Если же в том или ином кинотексте мать все-таки оказывается на переднем плане, – как в «Последней ночи» (1936) Юлия Райзмана, – то она по инерции продолжает отрабатывать сценический типаж все той же Ниловны из горьковской «Матери», но только в еще более сниженном комико-идиллическом ключе. У Райзмана мать семейства Захаркиных, так до конца фильма и оставшаяся безымянной, потеряв за одну революционную ночь в Москве мужа и двоих сыновей из трех, с радостными ужимками бежит догонять колонну уходящих на фронт еще не начавшейся Гражданской войны революционных солдат. Бежит она, впрочем, не одна, а с только что разбуженным молодым солдатиком, которого три раза подряд называет «сынок», перемежая «побудочный» монолог обращением к последнему оставшемуся в живых сыну, который как раз и возглавляет колонну. Таким образом, все бойцы в символическом плане оказываются «сынками» одной матери, будучи замкнуты между двумя мужчинами, первым, сознательным революционным лидером (Петр, биологический старший сын героини) и последним, догоняющим, которого она только что в свои сыновья произвела.
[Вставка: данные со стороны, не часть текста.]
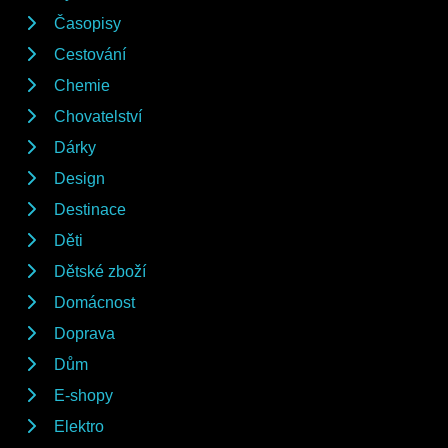
Časopisy
Cestování
Chemie
Chovatelství
Dárky
Design
Destinace
Děti
Dětské zboží
Domácnost
Doprava
Dům
E-shopy
Elektro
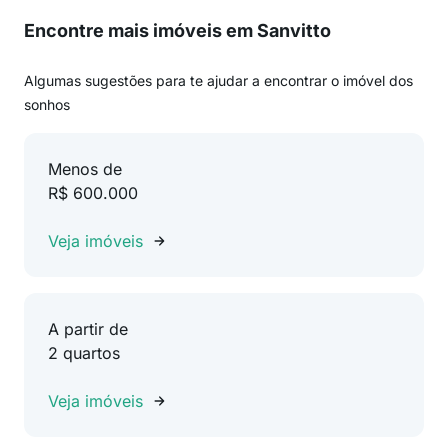
Encontre mais imóveis em Sanvitto
Algumas sugestões para te ajudar a encontrar o imóvel dos
sonhos
Menos de
R$ 600.000
Veja imóveis
A partir de
2 quartos
Veja imóveis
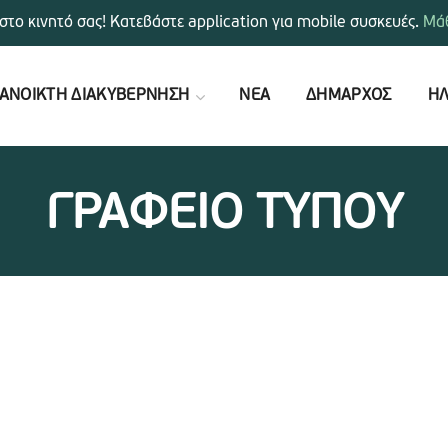
στο κινητό σας! Κατεβάστε application για mobile συσκευές.
Μάθ
ΑΝΟΙΚΤΗ ΔΙΑΚΥΒΕΡΝΗΣΗ
ΝΕΑ
ΔΗΜΑΡΧΟΣ
ΗΛ
ΓΡΑΦΕΙΟ ΤΥΠΟΥ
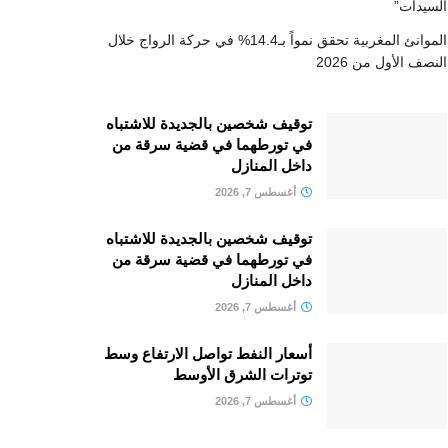
السيدات”
الموانئ المغربية تحقق نمواً بـ14.4% في حركة الرواج خلال
النصف الأول من 2026
توقيف شخصين بالجديدة للاشتباه
في تورطهما في قضية سرقة من
داخل المنازل
أغسطس 7, 2026
توقيف شخصين بالجديدة للاشتباه
في تورطهما في قضية سرقة من
داخل المنازل
أغسطس 7, 2026
أسعار النفط تواصل الارتفاع وسط
توترات الشرق الأوسط
أغسطس 7, 2026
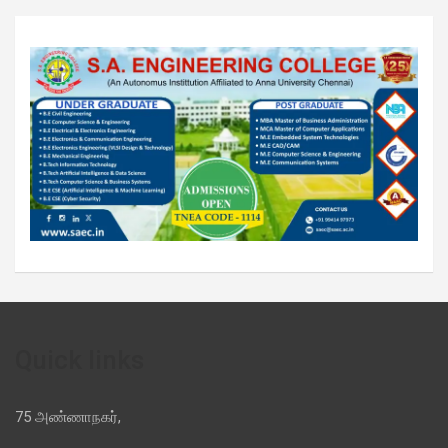
Quick links
75 அண்ணாநகர்,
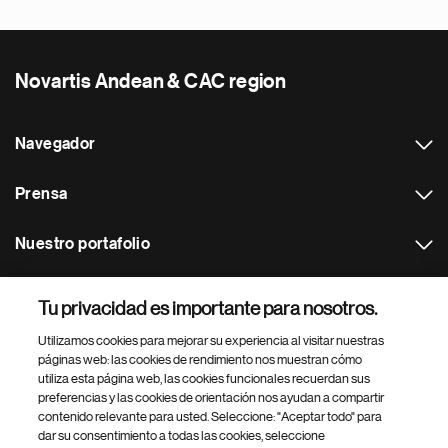
Novartis Andean & CAC region
Navegador
Prensa
Nuestro portafolio
Otras webs
Tu privacidad es importante para nosotros.
Utilizamos cookies para mejorar su experiencia al visitar nuestras
Footer Site Search
páginas web: las cookies de rendimiento nos muestran cómo
utiliza esta página web, las cookies funcionales recuerdan sus
preferencias y las cookies de orientación nos ayudan a compartir
contenido relevante para usted. Seleccione: "Aceptar todo" para
dar su consentimiento a todas las cookies, seleccione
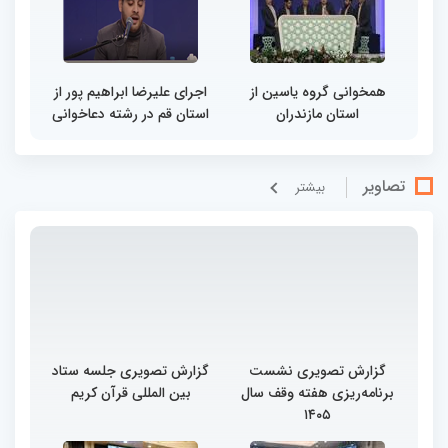
همخوانی گروه یاسین از
اجرای علیرضا ابراهیم پور از
استان مازندران
استان قم در رشته دعاخوانی
تصاویر
بيشتر
گزارش تصویری نشست
گزارش تصویری جلسه ستاد
برنامه‌ریزی هفته وقف سال
بین المللی قرآن کریم
۱۴۰۵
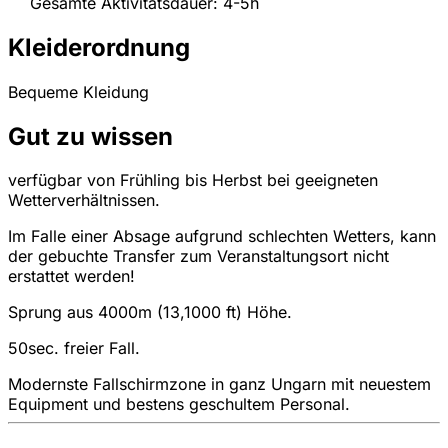
Gesamte Aktivitätsdauer: 4-5h
Kleiderordnung
Bequeme Kleidung
Gut zu wissen
verfügbar von Frühling bis Herbst bei geeigneten
Wetterverhältnissen.
Im Falle einer Absage aufgrund schlechten Wetters, kann
der gebuchte Transfer zum Veranstaltungsort nicht
erstattet werden!
Sprung aus 4000m (13,1000 ft) Höhe.
50sec. freier Fall.
Modernste Fallschirmzone in ganz Ungarn mit neuestem
Equipment und bestens geschultem Personal.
Сама же мать, никоим образом не претендуя на лидерство и сохраняя сугубо «домашние» и простонародные характеристики, подчеркнуто выполняет мобилизационную функцию по отношению к недостаточно сознательным – или просто уснувшим не вовремя – сыновьям.

3. Эксплуатация образа матери в советской военной пропаганде

Июнь 1941 года стал для сталинской пропаганды сеансом жесткой шоковой терапии, поскольку вся возводившаяся на протяжении предшествующего десятилетия легитимирующая конструкция, построенная вокруг образа непогрешимого, всеведущего и неподвижного отца, оказалась абсолютно неприменима в ситуации военной и гражданской катастрофы. Сталин резко и надолго исчезает из визуальной составляющей пропагандистской продукции, поскольку слишком велика была вероятность того, что реакция на этот привычный образ вызовет совсем не тот аффект, которому следовало быть[45 - О сокращении числа репрезентаций Сталина даже в таких изданиях как «Правда» в первые годы войны см.: Плампер Я. Алхимия власти: Культ Сталина в изобразительном искусстве. М.: Новое литературное обозрение, 2010. С. 353, 358.]. Отец, оказавшийся обманутым (даже если следовать официальной советской версии о вероломном нападении) и неспособный прибегнуть к своей привычной роли – одним мановением брови, одним уверенным жестом руки решить все проблемы своих детей – взывает скорее не к обожанию и беспрекословному повиновению, а к бунту, к актуализации совсем иных, стайных способов кодировать актуальную ситуацию.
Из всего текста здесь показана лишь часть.